■ DIRECTIONS ■
Retype the material that follows exactly, limited to the lines from the one with "于提升游戏的完整性和可玩性。在" through the one with "basket può durare", and keep out all pictures.
######
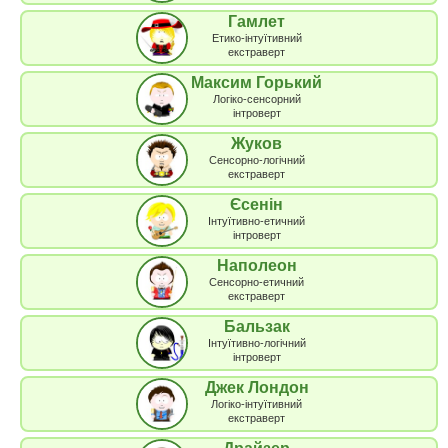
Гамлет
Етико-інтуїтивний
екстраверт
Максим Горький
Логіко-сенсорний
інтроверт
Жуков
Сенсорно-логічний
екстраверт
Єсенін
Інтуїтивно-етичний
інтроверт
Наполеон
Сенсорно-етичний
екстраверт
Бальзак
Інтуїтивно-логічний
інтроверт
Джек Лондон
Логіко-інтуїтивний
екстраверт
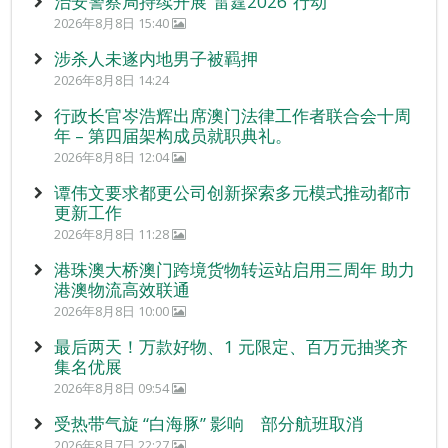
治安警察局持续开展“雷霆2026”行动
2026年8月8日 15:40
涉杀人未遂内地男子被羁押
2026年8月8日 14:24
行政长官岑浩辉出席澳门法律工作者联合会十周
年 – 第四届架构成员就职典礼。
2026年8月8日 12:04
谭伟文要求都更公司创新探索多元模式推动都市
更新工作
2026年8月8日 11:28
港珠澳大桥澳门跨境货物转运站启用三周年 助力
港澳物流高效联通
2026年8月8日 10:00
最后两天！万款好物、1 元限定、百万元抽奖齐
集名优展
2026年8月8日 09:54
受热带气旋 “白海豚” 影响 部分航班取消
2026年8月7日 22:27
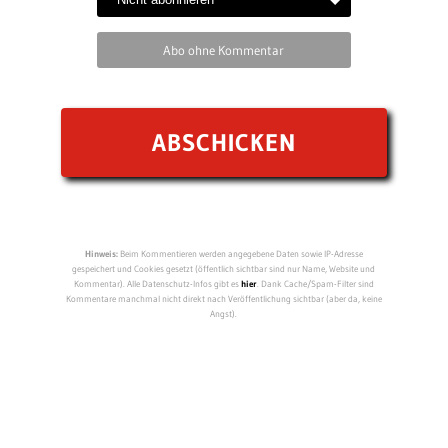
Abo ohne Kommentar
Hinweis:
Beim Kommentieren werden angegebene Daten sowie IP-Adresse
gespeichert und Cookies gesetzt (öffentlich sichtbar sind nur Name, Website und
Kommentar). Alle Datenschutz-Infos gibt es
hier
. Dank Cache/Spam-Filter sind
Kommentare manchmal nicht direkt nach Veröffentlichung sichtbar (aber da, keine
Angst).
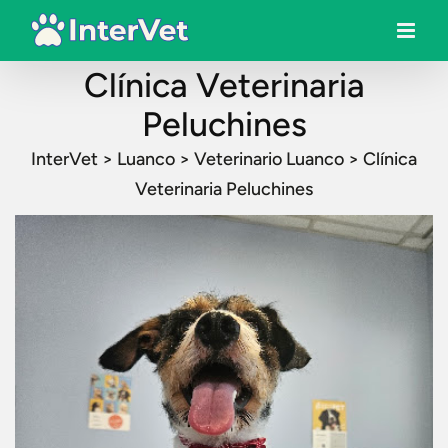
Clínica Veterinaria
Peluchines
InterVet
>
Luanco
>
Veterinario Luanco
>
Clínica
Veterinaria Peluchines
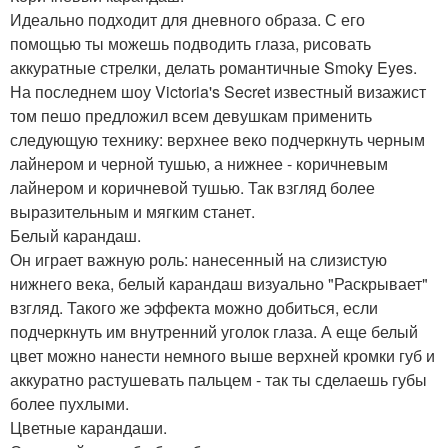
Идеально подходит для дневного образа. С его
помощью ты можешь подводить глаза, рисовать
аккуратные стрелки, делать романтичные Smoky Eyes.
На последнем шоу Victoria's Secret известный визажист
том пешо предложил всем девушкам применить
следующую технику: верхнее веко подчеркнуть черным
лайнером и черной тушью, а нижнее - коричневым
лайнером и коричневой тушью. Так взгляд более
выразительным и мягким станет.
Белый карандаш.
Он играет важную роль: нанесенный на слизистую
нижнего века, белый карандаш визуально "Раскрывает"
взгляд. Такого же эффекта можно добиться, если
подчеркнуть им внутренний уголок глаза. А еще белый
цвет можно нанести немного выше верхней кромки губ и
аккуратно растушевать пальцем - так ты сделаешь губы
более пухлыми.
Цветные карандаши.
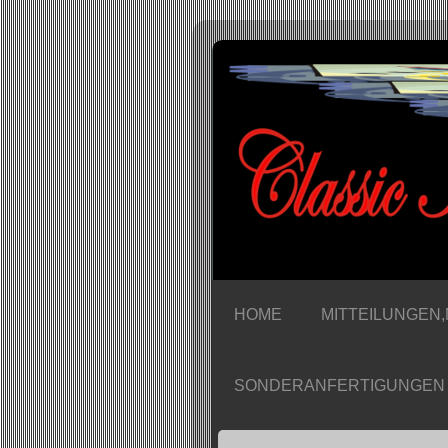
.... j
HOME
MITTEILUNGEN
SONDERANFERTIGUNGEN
######
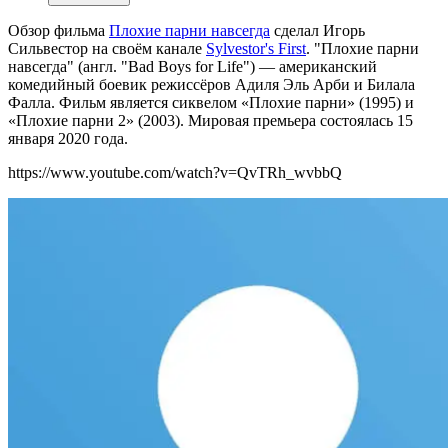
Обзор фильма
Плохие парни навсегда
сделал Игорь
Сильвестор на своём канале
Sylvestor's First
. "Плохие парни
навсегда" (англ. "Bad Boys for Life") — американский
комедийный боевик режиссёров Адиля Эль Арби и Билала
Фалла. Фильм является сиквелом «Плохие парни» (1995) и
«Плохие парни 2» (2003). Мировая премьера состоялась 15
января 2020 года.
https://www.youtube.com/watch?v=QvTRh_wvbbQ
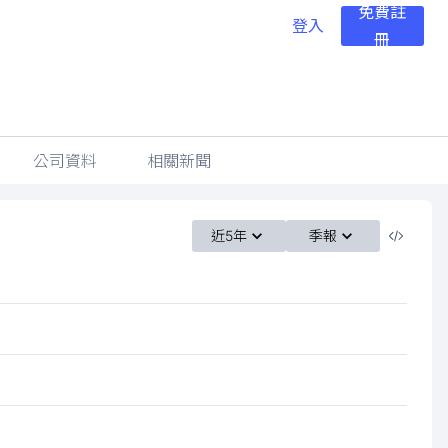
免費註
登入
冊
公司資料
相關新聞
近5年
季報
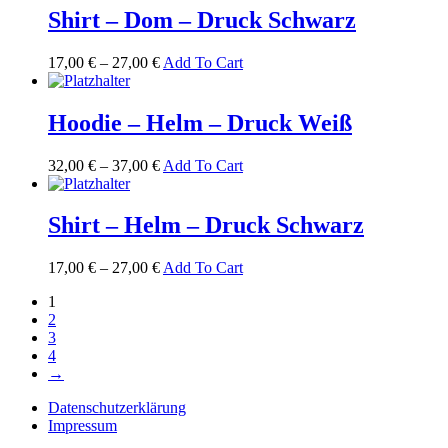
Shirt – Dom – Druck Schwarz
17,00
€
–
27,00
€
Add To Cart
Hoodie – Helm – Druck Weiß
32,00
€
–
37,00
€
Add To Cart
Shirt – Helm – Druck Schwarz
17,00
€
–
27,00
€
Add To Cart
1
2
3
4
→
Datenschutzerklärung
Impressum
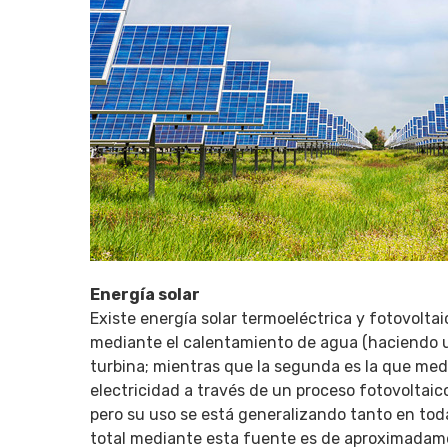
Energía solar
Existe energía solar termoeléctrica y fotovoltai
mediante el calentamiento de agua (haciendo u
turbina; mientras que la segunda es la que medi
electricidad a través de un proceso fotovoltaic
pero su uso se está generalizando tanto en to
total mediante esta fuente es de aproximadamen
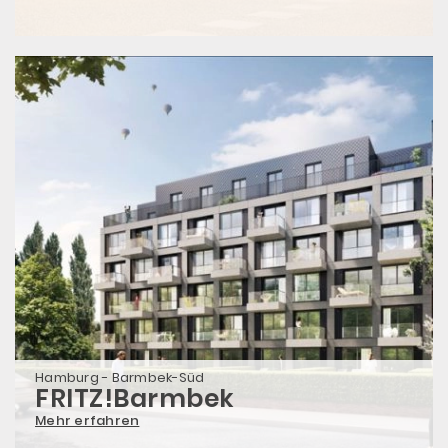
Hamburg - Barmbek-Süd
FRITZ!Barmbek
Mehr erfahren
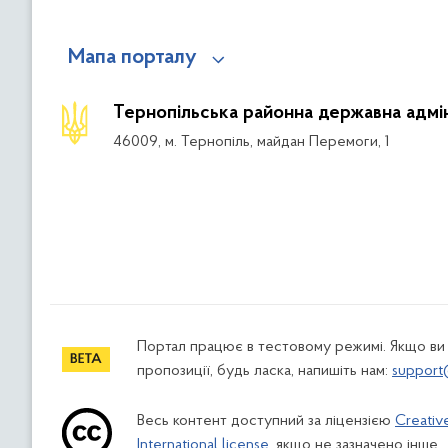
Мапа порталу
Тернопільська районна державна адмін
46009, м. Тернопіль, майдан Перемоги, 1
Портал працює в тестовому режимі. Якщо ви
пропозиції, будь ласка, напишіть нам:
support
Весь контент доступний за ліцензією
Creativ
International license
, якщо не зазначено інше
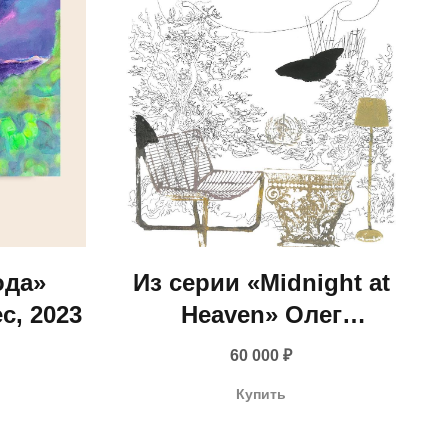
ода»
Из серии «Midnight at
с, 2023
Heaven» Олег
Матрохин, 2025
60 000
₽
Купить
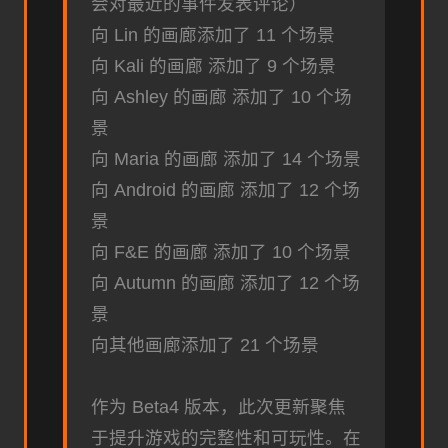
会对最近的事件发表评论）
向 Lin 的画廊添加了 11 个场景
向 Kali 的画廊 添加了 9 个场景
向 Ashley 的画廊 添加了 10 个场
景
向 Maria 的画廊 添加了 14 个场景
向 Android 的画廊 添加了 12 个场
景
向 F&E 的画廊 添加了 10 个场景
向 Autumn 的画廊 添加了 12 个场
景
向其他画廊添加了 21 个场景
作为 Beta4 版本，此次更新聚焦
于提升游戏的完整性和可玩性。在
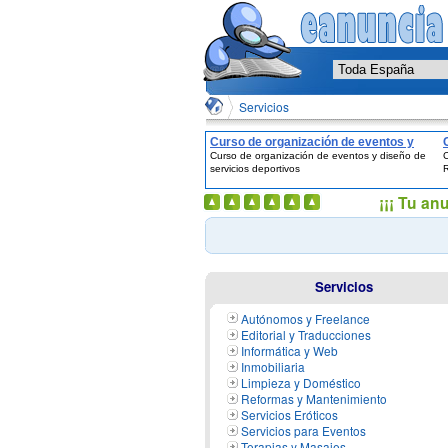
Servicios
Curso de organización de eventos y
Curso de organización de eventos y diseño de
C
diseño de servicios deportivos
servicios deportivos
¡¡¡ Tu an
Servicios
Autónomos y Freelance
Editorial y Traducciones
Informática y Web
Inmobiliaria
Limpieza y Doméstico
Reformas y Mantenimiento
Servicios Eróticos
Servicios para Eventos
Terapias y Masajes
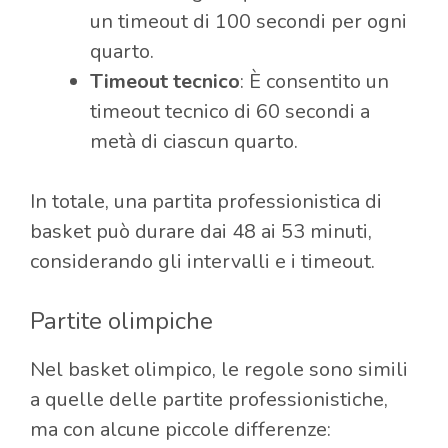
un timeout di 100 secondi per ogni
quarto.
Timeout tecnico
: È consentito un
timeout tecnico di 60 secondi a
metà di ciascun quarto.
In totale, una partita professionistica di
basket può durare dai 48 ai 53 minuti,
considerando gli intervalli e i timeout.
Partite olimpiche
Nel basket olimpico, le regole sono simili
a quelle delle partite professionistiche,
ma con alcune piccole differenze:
######
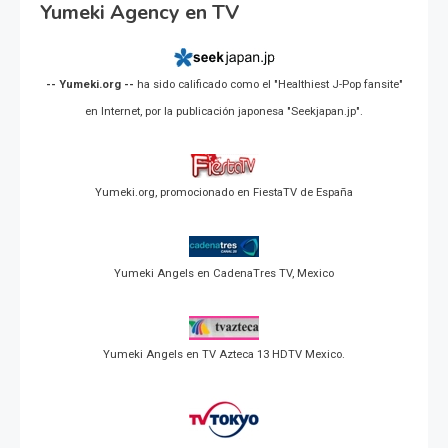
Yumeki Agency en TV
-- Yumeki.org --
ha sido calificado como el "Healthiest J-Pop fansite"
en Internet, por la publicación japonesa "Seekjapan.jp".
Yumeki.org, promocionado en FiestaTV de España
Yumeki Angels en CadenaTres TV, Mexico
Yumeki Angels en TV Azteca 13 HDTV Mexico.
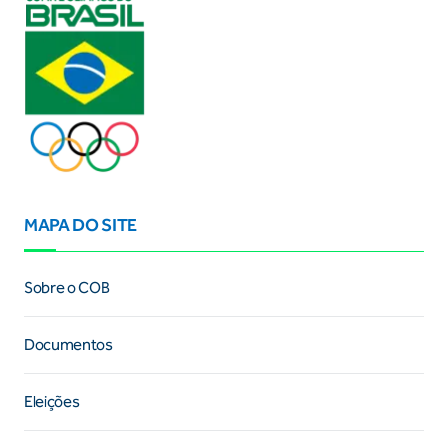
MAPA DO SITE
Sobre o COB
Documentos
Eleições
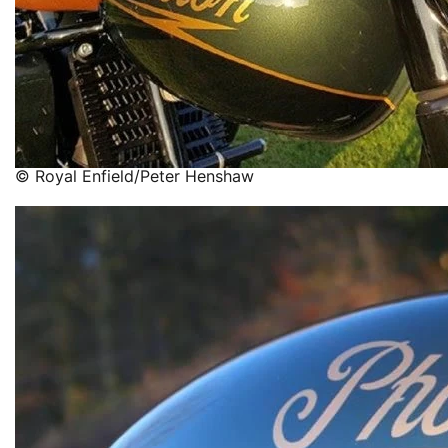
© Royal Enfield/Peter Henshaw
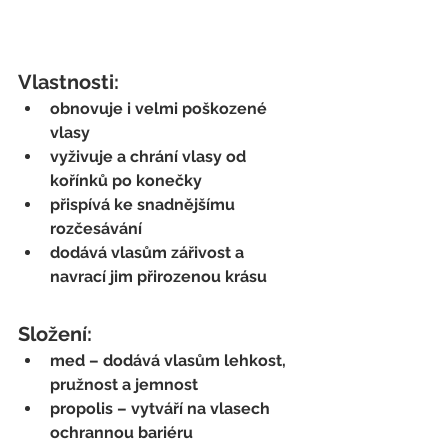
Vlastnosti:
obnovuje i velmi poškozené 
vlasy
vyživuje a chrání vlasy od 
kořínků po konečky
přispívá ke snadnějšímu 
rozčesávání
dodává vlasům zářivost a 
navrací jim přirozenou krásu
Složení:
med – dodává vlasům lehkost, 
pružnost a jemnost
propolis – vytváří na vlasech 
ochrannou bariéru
######
■ EXPECTED ANSWER ■
于提升游戏的完整性和可玩性。在
Servicios
Curso de organización de eventos y
Curso de organización de eventos y diseño de
C
diseño de servicios deportivos
servicios deportivos
¡¡¡ Tu an
Servicios
Autónomos y Freelance
Editorial y Traducciones
Informática y Web
Inmobiliaria
Limpieza y Doméstico
Reformas y Mantenimiento
Servicios Eróticos
Servicios para Eventos
Terapias y Masajes
un timeout di 100 secondi per ogni
quarto.
Timeout tecnico
: È consentito un
timeout tecnico di 60 secondi a
metà di ciascun quarto.
In totale, una partita professionistica di
basket può durare dai 48 ai 53 minuti,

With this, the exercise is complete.